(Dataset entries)

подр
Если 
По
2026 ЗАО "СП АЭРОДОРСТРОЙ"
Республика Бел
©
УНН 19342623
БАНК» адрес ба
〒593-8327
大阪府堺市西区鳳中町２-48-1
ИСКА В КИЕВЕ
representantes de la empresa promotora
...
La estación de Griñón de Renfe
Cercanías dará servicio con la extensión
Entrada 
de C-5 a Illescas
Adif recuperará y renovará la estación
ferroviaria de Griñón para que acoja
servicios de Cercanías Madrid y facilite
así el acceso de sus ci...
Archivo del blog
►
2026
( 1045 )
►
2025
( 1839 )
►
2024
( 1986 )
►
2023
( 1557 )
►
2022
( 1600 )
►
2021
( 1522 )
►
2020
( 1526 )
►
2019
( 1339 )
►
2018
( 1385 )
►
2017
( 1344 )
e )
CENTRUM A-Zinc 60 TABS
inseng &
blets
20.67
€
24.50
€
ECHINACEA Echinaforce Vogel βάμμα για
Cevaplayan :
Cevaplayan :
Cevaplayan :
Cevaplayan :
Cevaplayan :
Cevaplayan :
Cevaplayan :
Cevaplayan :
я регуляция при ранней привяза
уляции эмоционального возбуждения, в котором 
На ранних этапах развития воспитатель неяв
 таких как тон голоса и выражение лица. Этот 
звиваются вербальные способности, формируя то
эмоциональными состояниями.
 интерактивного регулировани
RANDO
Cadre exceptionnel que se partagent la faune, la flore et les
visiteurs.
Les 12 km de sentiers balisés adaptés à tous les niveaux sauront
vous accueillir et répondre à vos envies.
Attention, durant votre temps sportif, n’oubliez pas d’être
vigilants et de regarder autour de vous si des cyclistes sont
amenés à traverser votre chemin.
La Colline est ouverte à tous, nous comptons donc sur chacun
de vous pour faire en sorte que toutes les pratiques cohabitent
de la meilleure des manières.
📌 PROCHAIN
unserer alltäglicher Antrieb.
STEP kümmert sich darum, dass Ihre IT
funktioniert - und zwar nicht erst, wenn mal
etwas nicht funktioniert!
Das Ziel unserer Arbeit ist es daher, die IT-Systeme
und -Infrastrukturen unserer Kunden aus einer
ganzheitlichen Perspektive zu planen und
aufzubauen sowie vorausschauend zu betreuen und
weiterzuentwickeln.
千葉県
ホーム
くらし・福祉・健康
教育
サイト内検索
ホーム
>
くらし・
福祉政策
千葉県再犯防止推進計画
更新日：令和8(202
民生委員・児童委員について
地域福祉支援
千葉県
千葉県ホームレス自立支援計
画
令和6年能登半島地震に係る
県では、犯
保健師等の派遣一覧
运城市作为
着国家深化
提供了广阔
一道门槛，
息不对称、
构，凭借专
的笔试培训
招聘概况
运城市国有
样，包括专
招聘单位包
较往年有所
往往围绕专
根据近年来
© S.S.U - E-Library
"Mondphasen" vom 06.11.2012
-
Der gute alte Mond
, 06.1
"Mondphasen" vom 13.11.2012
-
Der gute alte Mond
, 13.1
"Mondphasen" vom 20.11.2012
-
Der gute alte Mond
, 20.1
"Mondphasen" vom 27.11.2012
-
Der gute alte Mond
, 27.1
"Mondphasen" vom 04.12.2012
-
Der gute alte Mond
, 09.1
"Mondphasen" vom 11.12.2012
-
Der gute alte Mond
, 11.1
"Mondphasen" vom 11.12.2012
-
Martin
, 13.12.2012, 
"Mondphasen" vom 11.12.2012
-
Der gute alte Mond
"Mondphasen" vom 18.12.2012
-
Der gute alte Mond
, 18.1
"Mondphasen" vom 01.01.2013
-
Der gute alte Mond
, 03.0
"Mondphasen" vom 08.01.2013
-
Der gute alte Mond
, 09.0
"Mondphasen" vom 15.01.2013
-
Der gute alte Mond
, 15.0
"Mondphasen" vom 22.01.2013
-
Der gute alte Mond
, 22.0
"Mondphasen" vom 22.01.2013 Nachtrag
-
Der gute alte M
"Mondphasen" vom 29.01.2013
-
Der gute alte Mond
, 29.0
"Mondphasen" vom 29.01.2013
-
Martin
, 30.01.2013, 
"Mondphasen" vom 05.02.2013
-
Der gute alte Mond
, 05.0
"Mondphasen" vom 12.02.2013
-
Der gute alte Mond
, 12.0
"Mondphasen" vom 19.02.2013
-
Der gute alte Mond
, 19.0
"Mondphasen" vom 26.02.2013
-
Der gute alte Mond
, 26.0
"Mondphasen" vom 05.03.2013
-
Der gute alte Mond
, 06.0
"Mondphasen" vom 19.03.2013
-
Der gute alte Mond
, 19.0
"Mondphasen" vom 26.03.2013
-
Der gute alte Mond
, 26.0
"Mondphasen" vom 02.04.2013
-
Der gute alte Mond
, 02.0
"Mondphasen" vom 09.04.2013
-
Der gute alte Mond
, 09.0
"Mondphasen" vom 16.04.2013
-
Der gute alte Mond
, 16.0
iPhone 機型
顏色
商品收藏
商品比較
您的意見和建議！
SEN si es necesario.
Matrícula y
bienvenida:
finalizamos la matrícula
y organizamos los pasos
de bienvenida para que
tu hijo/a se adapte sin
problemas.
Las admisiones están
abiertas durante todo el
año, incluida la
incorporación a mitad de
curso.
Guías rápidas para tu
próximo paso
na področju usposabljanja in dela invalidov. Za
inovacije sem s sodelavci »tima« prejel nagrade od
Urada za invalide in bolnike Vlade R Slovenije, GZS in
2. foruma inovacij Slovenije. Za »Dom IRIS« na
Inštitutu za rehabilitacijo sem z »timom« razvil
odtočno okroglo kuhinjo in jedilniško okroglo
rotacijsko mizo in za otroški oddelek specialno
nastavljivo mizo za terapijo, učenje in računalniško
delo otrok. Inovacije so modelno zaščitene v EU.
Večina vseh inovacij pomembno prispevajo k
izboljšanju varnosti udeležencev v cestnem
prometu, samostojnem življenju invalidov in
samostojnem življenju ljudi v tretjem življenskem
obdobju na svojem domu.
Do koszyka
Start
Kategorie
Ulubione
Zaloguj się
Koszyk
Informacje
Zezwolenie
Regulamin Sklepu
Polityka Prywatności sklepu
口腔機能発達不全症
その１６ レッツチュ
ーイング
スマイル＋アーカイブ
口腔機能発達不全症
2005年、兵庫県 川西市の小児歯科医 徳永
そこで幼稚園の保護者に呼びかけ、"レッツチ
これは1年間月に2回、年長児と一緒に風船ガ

(DIRECTIONS FOR THIS TASK) What this exercise asks for is an exact copy of all the records.

(SOLUTION TO THE PROBLEM)
подр
Если 
По
2026 ЗАО "СП АЭРОДОРСТРОЙ"
Республика Бел
©
УНН 19342623
БАНК» адрес ба
〒593-8327
大阪府堺市西区鳳中町２-48-1
ИСКА В КИЕВЕ
representantes de la empresa promotora
...
La estación de Griñón de Renfe
Cercanías dará servicio con la extensión
Entrada 
de C-5 a Illescas
Adif recuperará y renovará la estación
ferroviaria de Griñón para que acoja
servicios de Cercanías Madrid y facilite
así el acceso de sus ci...
Archivo del blog
►
2026
( 1045 )
►
2025
( 1839 )
►
2024
( 1986 )
►
2023
( 1557 )
►
2022
( 1600 )
►
2021
( 1522 )
►
2020
( 1526 )
►
2019
( 1339 )
►
2018
( 1385 )
►
2017
( 1344 )
e )
CENTRUM A-Zinc 60 TABS
inseng &
blets
20.67
€
24.50
€
ECHINACEA Echinaforce Vogel βάμμα για
Cevaplayan :
Cevaplayan :
Cevaplayan :
Cevaplayan :
Cevaplayan :
Cevaplayan :
Cevaplayan :
Cevaplayan :
я регуляция при ранней привяза
уляции эмоционального возбуждения, в котором 
На ранних этапах развития воспитатель неяв
 таких как тон голоса и выражение лица. Этот 
звиваются вербальные способности, формируя то
эмоциональными состояниями.
 интерактивного регулировани
RANDO
Cadre exceptionnel que se partagent la faune, la flore et les
visiteurs.
Les 12 km de sentiers balisés adaptés à tous les niveaux sauront
vous accueillir et répondre à vos envies.
Attention, durant votre temps sportif, n’oubliez pas d’être
vigilants et de regarder autour de vous si des cyclistes sont
amenés à traverser votre chemin.
La Colline est ouverte à tous, nous comptons donc sur chacun
de vous pour faire en sorte que toutes les pratiques cohabitent
de la meilleure des manières.
📌 PROCHAIN
unserer alltäglicher Antrieb.
STEP kümmert sich darum, dass Ihre IT
funktioniert - und zwar nicht erst, wenn mal
etwas nicht funktioniert!
Das Ziel unserer Arbeit ist es daher, die IT-Systeme
und -Infrastrukturen unserer Kunden aus einer
ganzheitlichen Perspektive zu planen und
aufzubauen sowie vorausschauend zu betreuen und
weiterzuentwickeln.
千葉県
ホーム
くらし・福祉・健康
教育
サイト内検索
ホーム
>
くらし・
福祉政策
千葉県再犯防止推進計画
更新日：令和8(202
民生委員・児童委員について
地域福祉支援
千葉県
千葉県ホームレス自立支援計
画
令和6年能登半島地震に係る
県では、犯
保健師等の派遣一覧
运城市作为
着国家深化
提供了广阔
一道门槛，
息不对称、
构，凭借专
的笔试培训
招聘概况
运城市国有
样，包括专
招聘单位包
较往年有所
往往围绕专
根据近年来
© S.S.U - E-Library
"Mondphasen" vom 06.11.2012
-
Der gute alte Mond
, 06.1
"Mondphasen" vom 13.11.2012
-
Der gute alte Mond
, 13.1
"Mondphasen" vom 20.11.2012
-
Der gute alte Mond
, 20.1
"Mondphasen" vom 27.11.2012
-
Der gute alte Mond
, 27.1
"Mondphasen" vom 04.12.2012
-
Der gute alte Mond
, 09.1
"Mondphasen" vom 11.12.2012
-
Der gute alte Mond
, 11.1
"Mondphasen" vom 11.12.2012
-
Martin
, 13.12.2012, 
"Mondphasen" vom 11.12.2012
-
Der gute alte Mond
"Mondphasen" vom 18.12.2012
-
Der gute alte Mond
, 18.1
"Mondphasen" vom 01.01.2013
-
Der gute alte Mond
, 03.0
"Mondphasen" vom 08.01.2013
-
Der gute alte Mond
, 09.0
"Mondphasen" vom 15.01.2013
-
Der gute alte Mond
, 15.0
"Mondphasen" vom 22.01.2013
-
Der gute alte Mond
, 22.0
"Mondphasen" vom 22.01.2013 Nachtrag
-
Der gute alte M
"Mondphasen" vom 29.01.2013
-
Der gute alte Mond
, 29.0
"Mondphasen" vom 29.01.2013
-
Martin
, 30.01.2013, 
"Mondphasen" vom 05.02.2013
-
Der gute alte Mond
, 05.0
"Mondphasen" vom 12.02.2013
-
Der gute alte Mond
, 12.0
"Mondphasen" vom 19.02.2013
-
Der gute alte Mond
, 19.0
"Mondphasen" vom 26.02.2013
-
Der gute alte Mond
, 26.0
"Mondphasen" vom 05.03.2013
-
Der gute alte Mond
, 06.0
"Mondphasen" vom 19.03.2013
-
Der gute alte Mond
, 19.0
"Mondphasen" vom 26.03.2013
-
Der gute alte Mond
, 26.0
"Mondphasen" vom 02.04.2013
-
Der gute alte Mond
, 02.0
"Mondphasen" vom 09.04.2013
-
Der gute alte Mond
, 09.0
"Mondphasen" vom 16.04.2013
-
Der gute alte Mond
, 16.0
iPhone 機型
顏色
商品收藏
商品比較
您的意見和建議！
SEN si es necesario.
Matrícula y
bienvenida:
finalizamos la matrícula
y organizamos los pasos
de bienvenida para que
tu hijo/a se adapte sin
problemas.
Las admisiones están
abiertas durante todo el
año, incluida la
incorporación a mitad de
curso.
Guías rápidas para tu
próximo paso
na področju usposabljanja in dela invalidov. Za
inovacije sem s sodelavci »tima« prejel nagrade od
Urada za invalide in bolnike Vlade R Slovenije, GZS in
2. foruma inovacij Slovenije. Za »Dom IRIS« na
Inštitutu za rehabilitacijo sem z »timom« razvil
odtočno okroglo kuhinjo in jedilniško okroglo
rotacijsko mizo in za otroški oddelek specialno
nastavljivo mizo za terapijo, učenje in računalniško
delo otrok. Inovacije so modelno zaščitene v EU.
Večina vseh inovacij pomembno prispevajo k
izboljšanju varnosti udeležencev v cestnem
prometu, samostojnem življenju invalidov in
samostojnem življenju ljudi v tretjem življenskem
obdobju na svojem domu.
Do koszyka
Start
Kategorie
Ulubione
Zaloguj się
Koszyk
Informacje
Zezwolenie
Regulamin Sklepu
Polityka Prywatności sklepu
口腔機能発達不全症
その１６ レッツチュ
ーイング
スマイル＋アーカイブ
口腔機能発達不全症
2005年、兵庫県 川西市の小児歯科医 徳永
そこで幼稚園の保護者に呼びかけ、"レッツチ
これは1年間月に2回、年長児と一緒に風船ガ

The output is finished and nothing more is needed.